__WHAT THE EXERCISE ASKS__. Those lines of the data that hold the word "bumper" are to be copied out.

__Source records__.
··········

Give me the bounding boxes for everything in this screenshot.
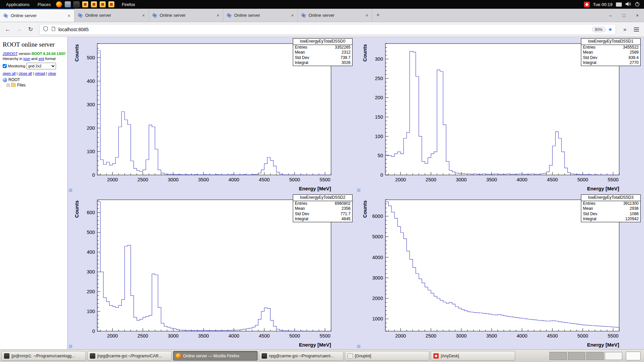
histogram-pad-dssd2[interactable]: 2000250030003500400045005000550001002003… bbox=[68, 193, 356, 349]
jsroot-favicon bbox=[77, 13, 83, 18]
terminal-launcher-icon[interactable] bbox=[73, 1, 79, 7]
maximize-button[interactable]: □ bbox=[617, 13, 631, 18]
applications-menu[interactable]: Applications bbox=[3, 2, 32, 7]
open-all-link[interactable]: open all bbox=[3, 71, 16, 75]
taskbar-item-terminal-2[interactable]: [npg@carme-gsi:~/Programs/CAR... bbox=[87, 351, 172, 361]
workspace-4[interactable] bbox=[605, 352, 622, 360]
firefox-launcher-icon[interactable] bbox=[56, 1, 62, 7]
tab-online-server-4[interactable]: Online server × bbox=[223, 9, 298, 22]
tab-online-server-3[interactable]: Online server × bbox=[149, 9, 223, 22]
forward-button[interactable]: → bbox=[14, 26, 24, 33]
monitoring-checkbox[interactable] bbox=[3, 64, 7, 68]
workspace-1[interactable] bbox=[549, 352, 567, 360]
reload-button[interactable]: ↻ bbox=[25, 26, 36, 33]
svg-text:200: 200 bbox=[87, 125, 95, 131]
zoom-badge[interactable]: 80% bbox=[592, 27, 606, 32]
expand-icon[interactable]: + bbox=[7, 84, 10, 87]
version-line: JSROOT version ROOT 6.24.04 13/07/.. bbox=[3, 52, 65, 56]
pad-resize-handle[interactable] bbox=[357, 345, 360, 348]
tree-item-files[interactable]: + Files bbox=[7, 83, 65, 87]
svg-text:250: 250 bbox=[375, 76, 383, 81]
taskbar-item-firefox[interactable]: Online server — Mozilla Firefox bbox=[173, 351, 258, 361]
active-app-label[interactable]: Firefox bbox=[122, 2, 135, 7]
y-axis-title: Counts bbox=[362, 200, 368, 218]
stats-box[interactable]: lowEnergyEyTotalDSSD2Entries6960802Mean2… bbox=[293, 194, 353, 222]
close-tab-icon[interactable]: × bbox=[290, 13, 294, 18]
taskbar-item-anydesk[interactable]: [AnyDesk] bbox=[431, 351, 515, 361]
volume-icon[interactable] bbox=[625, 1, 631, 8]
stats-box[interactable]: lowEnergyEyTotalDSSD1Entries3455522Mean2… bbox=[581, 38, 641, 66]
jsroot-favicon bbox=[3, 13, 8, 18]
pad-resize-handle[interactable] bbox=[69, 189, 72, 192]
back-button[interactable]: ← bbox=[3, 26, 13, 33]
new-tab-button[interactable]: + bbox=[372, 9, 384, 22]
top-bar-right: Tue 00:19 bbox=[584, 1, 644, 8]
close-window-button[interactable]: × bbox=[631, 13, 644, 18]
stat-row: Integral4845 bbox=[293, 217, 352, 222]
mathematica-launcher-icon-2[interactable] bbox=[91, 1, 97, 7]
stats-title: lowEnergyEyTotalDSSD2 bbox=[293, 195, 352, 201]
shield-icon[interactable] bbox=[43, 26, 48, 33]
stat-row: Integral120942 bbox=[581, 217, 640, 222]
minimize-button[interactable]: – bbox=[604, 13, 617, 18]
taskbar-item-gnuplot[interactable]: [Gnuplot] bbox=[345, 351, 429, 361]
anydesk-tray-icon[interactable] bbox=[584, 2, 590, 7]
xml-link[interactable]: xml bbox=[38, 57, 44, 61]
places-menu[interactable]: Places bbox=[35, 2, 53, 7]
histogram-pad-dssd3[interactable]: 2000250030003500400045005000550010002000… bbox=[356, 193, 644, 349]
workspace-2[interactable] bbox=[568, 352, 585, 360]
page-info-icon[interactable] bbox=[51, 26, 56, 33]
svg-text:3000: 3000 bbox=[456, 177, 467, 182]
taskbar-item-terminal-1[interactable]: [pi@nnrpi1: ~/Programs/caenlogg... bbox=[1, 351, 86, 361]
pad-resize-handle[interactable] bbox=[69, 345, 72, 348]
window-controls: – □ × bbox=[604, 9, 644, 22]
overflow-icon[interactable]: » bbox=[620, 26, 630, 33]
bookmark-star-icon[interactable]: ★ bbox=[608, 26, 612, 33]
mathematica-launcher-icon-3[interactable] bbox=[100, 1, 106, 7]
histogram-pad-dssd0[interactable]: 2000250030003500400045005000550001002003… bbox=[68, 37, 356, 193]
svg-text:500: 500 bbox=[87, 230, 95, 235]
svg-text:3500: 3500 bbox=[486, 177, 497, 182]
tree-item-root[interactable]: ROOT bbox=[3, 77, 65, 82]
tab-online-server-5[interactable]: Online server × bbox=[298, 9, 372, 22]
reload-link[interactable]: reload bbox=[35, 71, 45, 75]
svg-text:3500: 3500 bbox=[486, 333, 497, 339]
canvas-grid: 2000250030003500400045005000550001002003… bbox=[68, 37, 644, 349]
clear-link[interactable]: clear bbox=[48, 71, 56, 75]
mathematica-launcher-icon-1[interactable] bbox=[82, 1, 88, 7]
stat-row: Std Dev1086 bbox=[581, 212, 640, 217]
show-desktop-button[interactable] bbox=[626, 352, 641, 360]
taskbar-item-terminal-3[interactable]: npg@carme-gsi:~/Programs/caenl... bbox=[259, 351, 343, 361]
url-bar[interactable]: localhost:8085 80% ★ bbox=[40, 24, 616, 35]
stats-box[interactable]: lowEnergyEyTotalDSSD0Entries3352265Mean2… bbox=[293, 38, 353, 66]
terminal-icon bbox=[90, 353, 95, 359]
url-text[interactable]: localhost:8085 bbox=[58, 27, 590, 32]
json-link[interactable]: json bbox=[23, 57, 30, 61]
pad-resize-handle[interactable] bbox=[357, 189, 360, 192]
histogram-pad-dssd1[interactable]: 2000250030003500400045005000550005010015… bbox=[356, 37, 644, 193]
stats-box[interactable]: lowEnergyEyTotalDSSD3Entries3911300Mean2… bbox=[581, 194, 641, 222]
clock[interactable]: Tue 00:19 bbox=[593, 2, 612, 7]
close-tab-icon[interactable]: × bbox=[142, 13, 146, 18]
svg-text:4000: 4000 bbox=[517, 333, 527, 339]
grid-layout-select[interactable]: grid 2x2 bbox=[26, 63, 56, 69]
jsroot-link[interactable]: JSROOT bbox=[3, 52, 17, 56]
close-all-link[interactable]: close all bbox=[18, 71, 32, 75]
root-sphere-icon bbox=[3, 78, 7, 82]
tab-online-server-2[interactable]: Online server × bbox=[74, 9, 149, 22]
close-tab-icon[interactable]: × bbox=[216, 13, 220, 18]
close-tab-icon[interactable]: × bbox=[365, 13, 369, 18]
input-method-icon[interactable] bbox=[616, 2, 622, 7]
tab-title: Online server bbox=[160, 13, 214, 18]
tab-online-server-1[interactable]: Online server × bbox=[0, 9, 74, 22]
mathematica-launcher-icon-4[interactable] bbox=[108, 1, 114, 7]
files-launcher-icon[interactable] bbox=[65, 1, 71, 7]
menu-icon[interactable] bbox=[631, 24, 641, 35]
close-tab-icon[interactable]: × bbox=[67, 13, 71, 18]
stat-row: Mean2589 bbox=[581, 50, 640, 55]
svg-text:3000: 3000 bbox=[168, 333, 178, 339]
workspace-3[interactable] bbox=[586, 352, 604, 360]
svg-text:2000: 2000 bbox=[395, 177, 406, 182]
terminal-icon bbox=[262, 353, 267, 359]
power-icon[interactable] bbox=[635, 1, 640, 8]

··········

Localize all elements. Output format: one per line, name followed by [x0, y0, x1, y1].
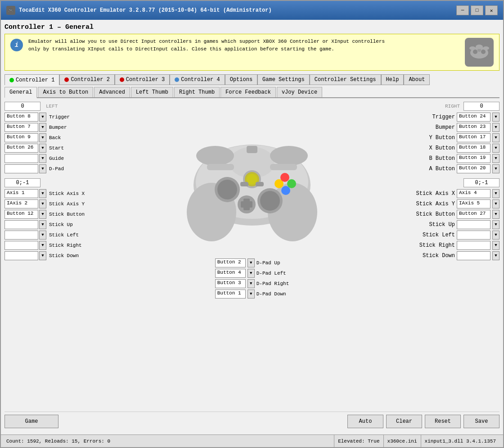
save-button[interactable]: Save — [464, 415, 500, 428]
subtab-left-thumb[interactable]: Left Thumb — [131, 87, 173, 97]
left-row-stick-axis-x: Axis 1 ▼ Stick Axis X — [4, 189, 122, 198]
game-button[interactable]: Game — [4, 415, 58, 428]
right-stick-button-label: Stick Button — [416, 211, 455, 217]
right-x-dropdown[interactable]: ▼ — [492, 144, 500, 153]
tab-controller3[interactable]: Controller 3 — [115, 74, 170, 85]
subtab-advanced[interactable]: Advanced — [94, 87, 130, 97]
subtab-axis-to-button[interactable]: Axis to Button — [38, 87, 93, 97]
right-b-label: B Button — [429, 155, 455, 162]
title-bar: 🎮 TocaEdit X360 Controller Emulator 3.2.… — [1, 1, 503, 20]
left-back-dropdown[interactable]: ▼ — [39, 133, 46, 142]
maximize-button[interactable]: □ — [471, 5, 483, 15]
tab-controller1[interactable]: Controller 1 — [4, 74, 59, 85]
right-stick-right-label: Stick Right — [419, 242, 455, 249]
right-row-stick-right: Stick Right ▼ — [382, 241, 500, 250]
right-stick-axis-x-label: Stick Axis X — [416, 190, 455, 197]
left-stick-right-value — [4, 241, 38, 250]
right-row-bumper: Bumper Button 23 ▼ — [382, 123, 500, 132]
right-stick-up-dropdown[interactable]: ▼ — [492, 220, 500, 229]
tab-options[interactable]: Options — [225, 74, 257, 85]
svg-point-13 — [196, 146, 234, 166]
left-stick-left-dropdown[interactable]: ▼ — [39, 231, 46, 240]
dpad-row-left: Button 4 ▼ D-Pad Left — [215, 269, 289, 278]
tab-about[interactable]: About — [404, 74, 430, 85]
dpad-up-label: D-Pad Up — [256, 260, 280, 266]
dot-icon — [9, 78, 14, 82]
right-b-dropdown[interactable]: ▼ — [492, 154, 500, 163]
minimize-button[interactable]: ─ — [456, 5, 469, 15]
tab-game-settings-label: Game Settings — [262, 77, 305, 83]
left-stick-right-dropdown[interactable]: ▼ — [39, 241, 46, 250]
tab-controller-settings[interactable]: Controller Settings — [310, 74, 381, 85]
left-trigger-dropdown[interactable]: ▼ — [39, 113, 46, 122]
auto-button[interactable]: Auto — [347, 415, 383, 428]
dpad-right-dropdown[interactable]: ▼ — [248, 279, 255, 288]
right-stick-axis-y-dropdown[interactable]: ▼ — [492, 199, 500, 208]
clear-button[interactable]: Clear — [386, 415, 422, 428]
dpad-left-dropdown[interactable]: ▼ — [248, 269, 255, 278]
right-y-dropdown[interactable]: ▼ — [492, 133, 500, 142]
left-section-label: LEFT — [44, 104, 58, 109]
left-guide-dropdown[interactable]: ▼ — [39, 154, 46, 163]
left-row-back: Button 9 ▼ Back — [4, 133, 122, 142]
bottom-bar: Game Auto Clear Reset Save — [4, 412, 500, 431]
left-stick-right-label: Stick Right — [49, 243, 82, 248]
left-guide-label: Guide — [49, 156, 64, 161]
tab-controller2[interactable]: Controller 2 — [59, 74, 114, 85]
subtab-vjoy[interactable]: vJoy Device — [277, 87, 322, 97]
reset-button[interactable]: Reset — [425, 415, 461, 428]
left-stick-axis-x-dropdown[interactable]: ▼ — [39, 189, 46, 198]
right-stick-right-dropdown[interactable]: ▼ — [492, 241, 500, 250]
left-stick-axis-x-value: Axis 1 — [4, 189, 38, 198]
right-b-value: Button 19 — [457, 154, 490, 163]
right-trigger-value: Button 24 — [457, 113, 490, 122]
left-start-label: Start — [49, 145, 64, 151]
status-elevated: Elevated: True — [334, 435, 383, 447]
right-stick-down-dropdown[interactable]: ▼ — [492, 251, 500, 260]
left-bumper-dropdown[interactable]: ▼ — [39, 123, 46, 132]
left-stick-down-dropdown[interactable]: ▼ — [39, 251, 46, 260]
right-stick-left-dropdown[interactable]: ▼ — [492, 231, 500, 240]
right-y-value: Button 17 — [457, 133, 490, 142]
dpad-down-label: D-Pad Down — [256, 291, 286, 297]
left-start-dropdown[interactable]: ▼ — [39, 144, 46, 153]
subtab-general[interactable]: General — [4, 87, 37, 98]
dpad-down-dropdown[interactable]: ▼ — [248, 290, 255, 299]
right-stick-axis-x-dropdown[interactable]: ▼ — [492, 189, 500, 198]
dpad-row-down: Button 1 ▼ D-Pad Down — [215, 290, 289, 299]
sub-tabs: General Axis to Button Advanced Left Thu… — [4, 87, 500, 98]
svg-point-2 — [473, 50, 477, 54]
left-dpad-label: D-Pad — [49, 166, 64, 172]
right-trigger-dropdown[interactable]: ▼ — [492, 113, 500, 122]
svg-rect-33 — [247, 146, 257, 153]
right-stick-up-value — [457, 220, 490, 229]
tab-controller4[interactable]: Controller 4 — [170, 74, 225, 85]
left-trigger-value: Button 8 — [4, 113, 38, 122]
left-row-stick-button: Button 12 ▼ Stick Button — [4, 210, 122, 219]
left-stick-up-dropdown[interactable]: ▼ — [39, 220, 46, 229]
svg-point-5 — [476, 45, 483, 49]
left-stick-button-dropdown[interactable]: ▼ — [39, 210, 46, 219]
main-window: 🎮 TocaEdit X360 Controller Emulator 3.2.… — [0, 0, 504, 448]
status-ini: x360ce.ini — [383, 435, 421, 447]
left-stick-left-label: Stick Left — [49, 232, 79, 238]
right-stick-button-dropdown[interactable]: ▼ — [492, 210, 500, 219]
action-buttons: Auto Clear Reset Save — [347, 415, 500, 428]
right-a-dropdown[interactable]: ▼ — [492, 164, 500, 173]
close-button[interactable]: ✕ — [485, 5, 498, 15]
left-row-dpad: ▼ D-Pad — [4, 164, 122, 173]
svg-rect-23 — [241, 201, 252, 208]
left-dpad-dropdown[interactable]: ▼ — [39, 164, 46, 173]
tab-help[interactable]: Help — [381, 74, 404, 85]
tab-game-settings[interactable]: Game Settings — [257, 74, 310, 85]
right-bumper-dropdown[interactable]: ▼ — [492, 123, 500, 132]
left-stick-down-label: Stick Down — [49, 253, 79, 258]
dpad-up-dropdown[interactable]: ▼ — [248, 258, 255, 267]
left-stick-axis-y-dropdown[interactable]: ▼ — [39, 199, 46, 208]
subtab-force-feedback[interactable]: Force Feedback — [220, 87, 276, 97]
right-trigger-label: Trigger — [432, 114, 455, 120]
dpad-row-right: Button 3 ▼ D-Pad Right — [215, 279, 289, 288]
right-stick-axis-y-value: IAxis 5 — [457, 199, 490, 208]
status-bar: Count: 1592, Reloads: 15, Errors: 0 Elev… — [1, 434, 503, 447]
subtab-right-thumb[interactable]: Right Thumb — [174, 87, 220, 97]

··········

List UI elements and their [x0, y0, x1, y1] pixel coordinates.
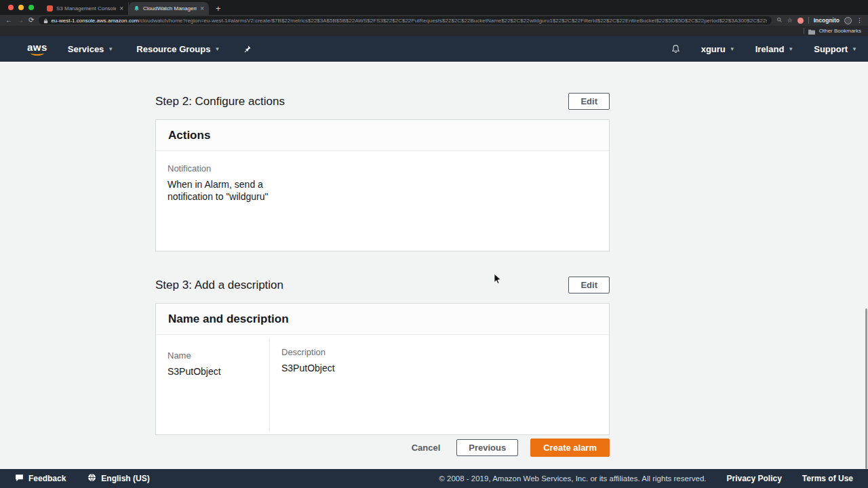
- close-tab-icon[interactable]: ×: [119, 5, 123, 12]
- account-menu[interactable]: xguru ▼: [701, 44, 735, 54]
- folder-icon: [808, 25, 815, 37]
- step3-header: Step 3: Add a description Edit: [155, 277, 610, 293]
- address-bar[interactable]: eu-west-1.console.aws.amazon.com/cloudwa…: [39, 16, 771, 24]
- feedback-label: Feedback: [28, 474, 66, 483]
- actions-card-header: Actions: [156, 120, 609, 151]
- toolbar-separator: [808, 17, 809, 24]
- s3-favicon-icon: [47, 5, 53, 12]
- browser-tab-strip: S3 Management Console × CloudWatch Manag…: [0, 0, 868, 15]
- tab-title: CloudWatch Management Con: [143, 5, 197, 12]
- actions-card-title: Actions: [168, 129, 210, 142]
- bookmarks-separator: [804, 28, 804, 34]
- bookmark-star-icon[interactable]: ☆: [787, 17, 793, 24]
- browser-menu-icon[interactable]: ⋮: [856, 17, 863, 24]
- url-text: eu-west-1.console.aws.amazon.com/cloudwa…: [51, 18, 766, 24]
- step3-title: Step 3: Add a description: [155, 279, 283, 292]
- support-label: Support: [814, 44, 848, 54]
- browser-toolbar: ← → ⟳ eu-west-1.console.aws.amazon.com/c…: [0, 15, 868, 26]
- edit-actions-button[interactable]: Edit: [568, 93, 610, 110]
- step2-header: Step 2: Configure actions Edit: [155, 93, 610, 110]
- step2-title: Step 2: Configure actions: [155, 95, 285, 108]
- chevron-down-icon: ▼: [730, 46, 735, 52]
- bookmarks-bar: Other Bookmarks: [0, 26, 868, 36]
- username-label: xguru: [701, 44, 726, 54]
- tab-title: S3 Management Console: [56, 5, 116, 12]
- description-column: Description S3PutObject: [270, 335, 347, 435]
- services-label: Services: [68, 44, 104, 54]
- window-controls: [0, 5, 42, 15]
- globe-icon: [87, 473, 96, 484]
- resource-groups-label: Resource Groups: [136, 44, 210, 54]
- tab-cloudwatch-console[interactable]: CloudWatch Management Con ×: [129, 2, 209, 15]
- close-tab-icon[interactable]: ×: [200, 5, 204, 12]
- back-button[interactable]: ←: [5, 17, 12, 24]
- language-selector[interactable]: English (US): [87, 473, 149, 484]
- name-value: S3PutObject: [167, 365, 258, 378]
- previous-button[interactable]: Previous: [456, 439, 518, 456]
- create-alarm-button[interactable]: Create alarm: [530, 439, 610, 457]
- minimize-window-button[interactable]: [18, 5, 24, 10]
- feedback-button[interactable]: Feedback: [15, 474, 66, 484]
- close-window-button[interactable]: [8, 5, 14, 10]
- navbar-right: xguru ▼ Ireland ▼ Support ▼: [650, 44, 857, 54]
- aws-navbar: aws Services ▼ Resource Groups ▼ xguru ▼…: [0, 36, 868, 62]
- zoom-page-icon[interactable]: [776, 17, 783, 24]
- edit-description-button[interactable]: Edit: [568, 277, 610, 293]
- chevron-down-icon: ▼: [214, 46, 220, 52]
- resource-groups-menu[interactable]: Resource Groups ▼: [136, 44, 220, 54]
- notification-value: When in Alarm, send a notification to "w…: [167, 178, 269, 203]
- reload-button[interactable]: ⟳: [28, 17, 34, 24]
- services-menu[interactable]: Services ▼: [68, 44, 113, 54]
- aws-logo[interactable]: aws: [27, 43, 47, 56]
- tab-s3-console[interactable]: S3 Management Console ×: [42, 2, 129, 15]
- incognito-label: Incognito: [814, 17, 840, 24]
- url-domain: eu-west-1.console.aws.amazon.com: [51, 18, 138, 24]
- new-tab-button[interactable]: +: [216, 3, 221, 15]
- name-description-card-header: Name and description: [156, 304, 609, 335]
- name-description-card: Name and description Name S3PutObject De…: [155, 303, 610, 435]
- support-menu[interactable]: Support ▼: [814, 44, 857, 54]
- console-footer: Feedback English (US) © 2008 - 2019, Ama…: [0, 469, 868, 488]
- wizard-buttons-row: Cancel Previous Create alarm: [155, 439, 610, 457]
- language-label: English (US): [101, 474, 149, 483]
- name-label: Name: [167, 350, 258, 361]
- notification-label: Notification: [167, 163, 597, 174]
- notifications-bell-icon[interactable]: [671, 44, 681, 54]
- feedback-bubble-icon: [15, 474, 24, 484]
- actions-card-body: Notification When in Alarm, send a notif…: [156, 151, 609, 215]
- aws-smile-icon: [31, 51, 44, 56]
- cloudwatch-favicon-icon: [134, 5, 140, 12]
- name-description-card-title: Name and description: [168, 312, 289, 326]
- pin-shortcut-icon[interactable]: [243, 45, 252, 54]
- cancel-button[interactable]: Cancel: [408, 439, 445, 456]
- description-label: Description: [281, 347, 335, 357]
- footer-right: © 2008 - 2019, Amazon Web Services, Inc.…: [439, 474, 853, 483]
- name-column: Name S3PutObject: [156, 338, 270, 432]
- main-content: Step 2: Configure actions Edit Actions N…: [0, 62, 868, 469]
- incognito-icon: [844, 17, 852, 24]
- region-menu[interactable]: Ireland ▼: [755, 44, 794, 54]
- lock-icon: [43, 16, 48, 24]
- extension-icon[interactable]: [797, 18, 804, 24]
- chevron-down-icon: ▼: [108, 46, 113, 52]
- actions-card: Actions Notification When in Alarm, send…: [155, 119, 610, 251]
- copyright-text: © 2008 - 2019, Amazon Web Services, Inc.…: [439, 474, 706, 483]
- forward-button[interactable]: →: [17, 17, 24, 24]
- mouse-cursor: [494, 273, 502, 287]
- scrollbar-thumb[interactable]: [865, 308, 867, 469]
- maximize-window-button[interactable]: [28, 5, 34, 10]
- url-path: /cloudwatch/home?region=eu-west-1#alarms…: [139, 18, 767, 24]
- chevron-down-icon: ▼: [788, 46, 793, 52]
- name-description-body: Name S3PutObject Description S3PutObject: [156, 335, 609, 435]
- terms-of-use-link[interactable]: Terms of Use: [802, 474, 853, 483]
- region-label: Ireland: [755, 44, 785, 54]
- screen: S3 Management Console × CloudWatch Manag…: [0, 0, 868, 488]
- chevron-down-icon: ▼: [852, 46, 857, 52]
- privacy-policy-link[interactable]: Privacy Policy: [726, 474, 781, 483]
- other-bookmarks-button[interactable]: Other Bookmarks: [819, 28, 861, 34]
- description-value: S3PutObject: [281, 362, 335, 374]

··········

__ANSWER SPACE__.
right-row-bumper: Bumper Button 23 ▼ — [382, 123, 500, 132]
left-bumper-dropdown[interactable]: ▼ — [39, 123, 46, 132]
right-bumper-dropdown[interactable]: ▼ — [492, 123, 500, 132]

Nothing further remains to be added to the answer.